(Stored data entries)
/---

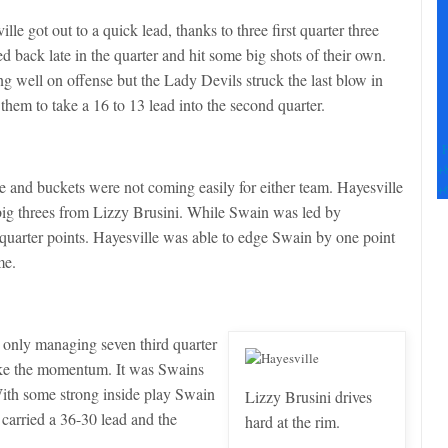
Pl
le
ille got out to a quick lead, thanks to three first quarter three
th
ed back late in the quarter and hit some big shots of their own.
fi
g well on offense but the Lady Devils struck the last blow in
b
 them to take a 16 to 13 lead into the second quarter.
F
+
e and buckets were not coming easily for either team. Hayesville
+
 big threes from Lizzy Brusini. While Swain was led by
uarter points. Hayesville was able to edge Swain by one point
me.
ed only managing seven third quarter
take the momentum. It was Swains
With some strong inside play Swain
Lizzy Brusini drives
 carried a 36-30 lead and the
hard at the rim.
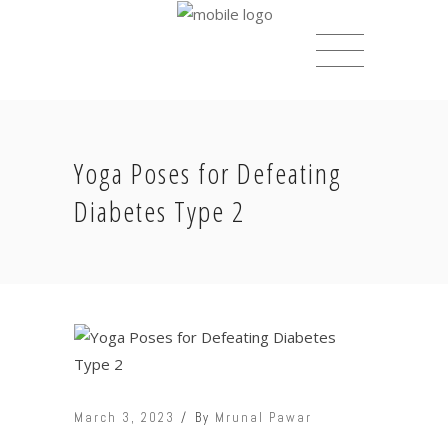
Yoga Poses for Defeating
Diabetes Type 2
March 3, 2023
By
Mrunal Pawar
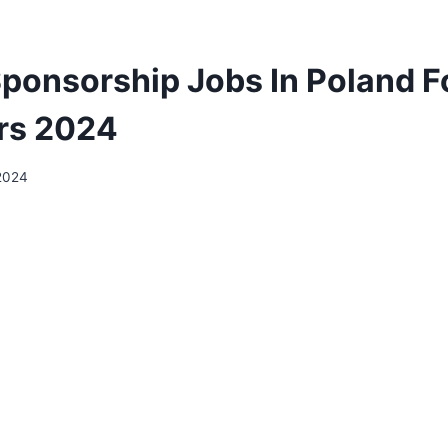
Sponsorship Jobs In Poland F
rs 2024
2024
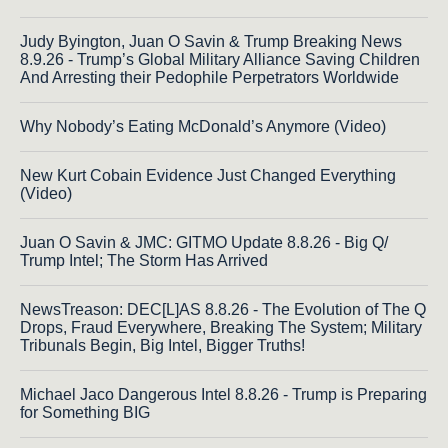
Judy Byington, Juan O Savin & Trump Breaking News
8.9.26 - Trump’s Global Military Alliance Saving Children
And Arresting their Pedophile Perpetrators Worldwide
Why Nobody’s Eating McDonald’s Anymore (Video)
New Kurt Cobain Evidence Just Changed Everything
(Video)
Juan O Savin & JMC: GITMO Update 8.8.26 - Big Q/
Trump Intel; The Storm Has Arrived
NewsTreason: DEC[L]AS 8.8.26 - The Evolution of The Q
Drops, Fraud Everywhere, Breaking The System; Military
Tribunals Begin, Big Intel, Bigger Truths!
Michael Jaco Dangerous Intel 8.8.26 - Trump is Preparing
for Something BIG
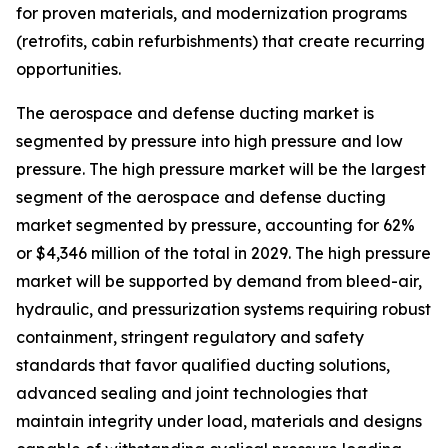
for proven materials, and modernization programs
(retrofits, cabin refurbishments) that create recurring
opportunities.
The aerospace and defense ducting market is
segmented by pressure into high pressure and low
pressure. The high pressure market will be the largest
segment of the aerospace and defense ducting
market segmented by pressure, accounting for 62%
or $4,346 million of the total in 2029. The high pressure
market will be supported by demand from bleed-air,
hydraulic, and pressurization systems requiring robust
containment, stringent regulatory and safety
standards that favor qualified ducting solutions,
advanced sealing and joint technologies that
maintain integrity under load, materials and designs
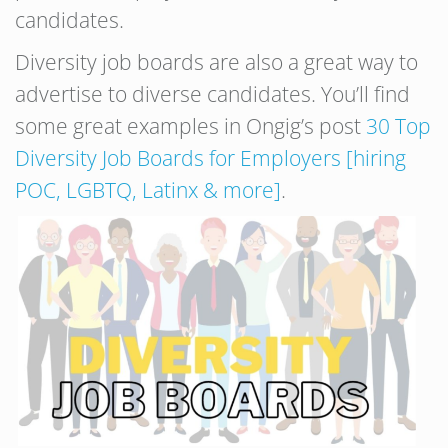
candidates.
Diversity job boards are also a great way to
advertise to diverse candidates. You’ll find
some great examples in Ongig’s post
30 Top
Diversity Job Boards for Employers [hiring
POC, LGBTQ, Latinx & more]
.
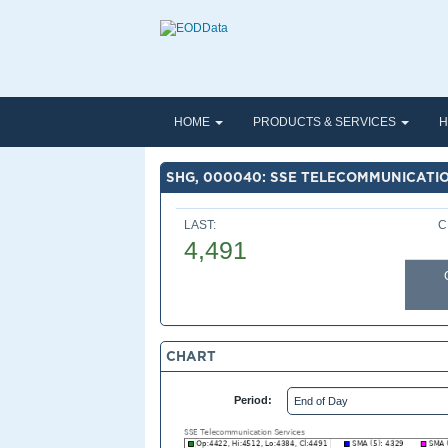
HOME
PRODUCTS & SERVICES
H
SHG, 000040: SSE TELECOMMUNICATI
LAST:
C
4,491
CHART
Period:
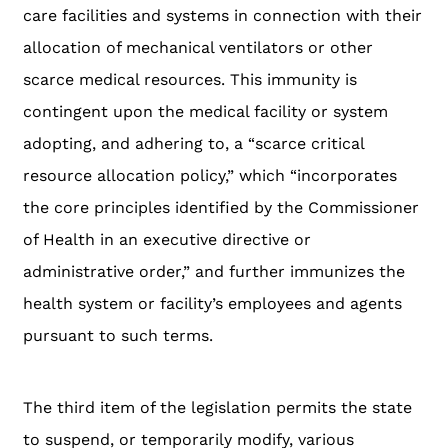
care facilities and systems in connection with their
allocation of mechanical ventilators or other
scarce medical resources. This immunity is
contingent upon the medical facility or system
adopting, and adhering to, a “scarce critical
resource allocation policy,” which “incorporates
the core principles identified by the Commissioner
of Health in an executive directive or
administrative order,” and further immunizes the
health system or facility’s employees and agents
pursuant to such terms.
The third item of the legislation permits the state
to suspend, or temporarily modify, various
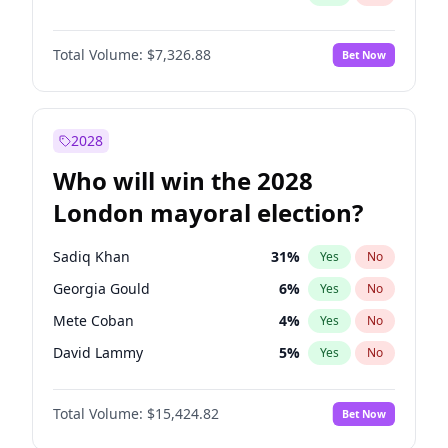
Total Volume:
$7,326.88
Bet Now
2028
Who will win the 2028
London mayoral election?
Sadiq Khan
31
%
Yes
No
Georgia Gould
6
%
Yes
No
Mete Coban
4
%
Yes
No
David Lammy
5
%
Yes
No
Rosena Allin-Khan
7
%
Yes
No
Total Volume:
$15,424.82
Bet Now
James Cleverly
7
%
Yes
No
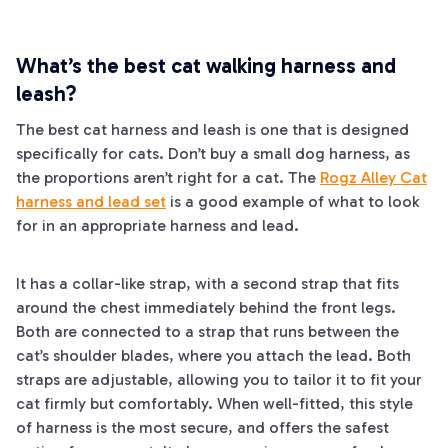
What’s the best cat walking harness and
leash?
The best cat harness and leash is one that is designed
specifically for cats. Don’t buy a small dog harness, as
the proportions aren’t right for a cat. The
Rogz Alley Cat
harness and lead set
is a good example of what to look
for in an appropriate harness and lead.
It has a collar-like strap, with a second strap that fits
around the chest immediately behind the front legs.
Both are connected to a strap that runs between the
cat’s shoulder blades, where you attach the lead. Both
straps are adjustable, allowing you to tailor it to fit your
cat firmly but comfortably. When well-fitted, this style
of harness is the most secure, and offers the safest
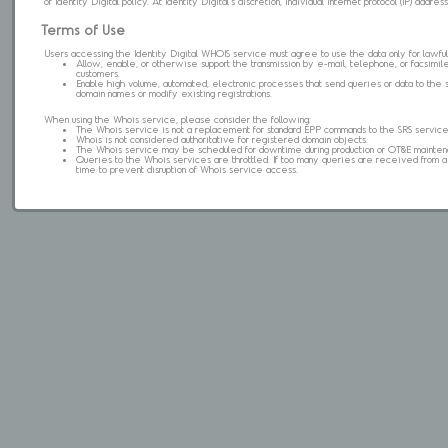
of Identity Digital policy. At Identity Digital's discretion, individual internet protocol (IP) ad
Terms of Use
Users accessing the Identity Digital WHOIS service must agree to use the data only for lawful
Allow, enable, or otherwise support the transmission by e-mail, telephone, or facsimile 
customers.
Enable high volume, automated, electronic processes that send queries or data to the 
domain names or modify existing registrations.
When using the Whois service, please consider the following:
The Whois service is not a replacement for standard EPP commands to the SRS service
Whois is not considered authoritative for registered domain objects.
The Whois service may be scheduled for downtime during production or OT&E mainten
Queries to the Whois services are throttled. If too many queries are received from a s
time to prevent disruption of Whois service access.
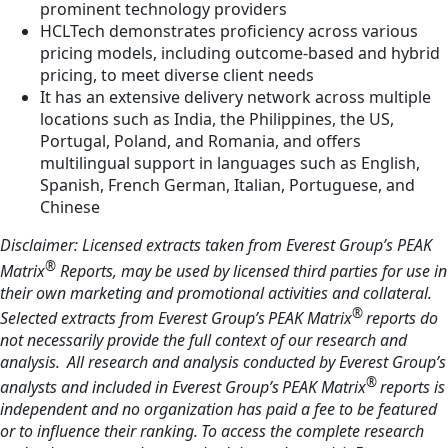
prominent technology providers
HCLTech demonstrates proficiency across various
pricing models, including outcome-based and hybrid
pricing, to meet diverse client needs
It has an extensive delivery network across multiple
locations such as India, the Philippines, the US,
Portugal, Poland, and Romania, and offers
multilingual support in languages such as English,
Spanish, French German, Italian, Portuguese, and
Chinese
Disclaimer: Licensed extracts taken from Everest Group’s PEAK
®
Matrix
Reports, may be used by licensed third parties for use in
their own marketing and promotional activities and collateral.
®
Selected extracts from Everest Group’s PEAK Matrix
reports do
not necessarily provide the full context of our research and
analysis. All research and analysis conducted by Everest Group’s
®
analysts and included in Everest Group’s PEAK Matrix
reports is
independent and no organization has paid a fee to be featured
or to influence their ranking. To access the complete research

\---
/---

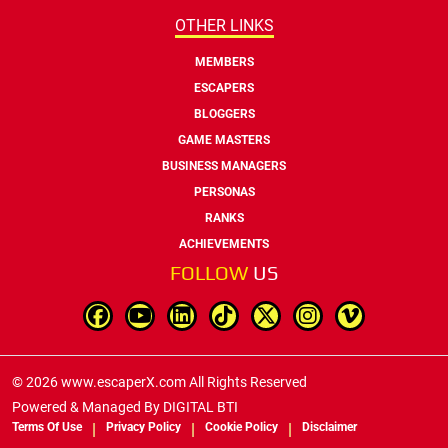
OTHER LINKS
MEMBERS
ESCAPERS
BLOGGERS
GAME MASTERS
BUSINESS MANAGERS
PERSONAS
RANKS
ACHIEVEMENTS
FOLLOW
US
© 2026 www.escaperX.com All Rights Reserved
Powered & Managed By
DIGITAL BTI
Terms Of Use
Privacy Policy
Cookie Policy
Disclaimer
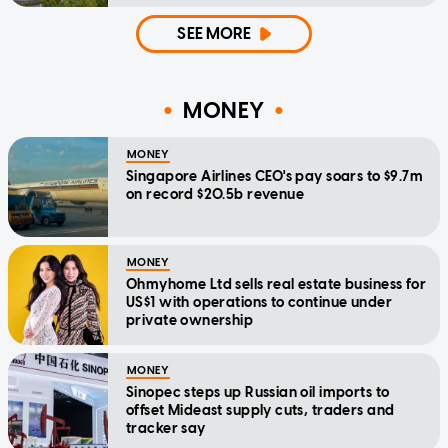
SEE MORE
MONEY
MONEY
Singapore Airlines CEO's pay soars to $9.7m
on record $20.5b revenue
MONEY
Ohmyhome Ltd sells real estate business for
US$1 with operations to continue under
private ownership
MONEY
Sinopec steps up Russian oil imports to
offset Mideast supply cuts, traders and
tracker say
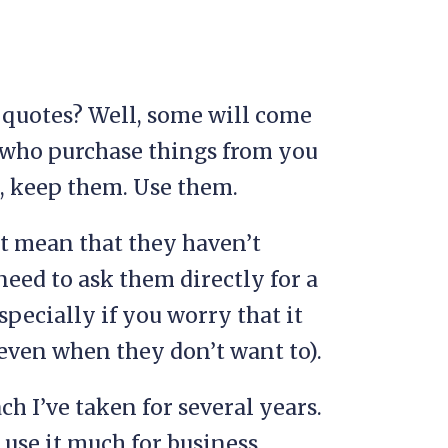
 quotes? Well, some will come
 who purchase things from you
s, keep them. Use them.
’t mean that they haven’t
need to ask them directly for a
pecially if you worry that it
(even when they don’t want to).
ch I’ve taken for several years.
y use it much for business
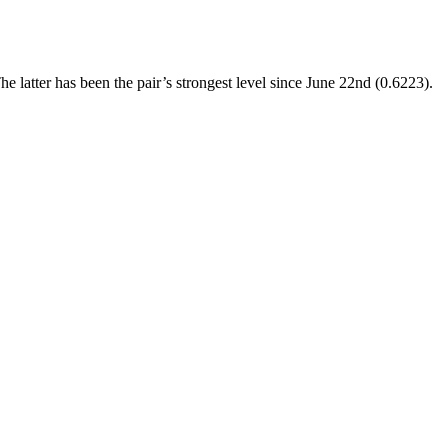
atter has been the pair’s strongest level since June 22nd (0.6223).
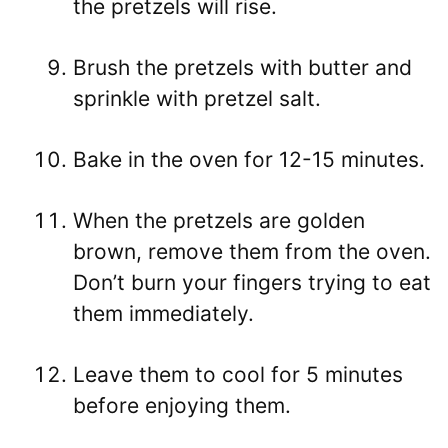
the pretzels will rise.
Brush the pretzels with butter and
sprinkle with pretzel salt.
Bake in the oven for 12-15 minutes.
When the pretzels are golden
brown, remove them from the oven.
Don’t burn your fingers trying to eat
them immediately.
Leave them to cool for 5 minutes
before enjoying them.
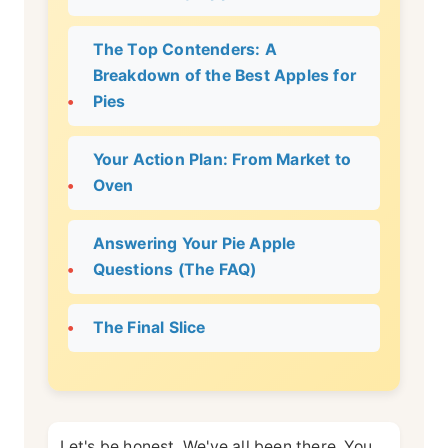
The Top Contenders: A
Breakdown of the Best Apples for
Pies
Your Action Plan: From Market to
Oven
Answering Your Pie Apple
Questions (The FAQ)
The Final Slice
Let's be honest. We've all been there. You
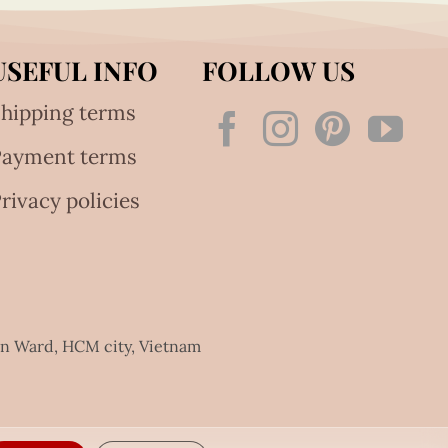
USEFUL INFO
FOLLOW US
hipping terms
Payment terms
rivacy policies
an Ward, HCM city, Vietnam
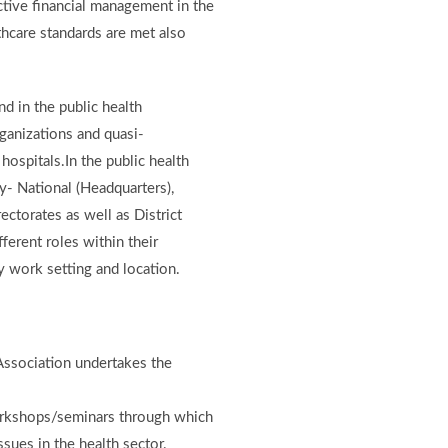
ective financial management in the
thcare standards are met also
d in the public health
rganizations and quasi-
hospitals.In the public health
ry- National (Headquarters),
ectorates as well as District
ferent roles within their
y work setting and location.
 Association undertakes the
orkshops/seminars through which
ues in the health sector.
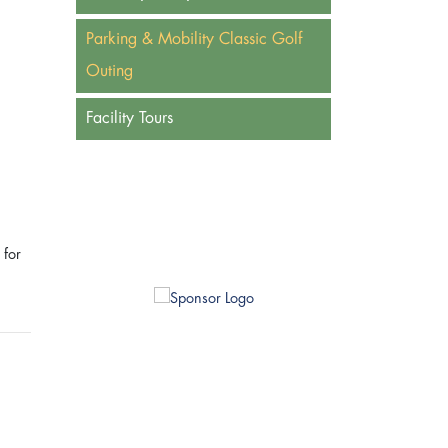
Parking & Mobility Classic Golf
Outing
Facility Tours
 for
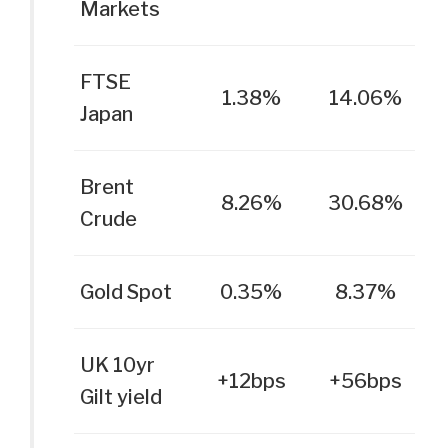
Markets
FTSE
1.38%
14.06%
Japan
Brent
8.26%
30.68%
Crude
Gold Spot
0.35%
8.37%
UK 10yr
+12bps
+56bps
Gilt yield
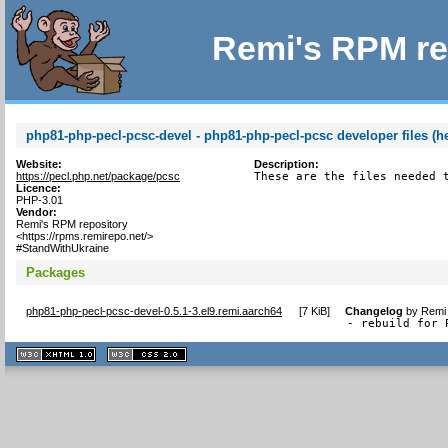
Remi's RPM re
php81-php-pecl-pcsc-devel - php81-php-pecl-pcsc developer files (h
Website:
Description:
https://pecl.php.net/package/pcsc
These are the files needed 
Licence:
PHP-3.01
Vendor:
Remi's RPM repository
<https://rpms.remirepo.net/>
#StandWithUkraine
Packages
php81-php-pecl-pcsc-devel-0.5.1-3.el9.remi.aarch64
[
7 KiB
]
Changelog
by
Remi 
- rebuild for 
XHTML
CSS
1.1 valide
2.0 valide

\---

▸ **The problem**
What is the number of lines in the records holding "Brusini"? Give the number alone.

▸ **Solved problem**
2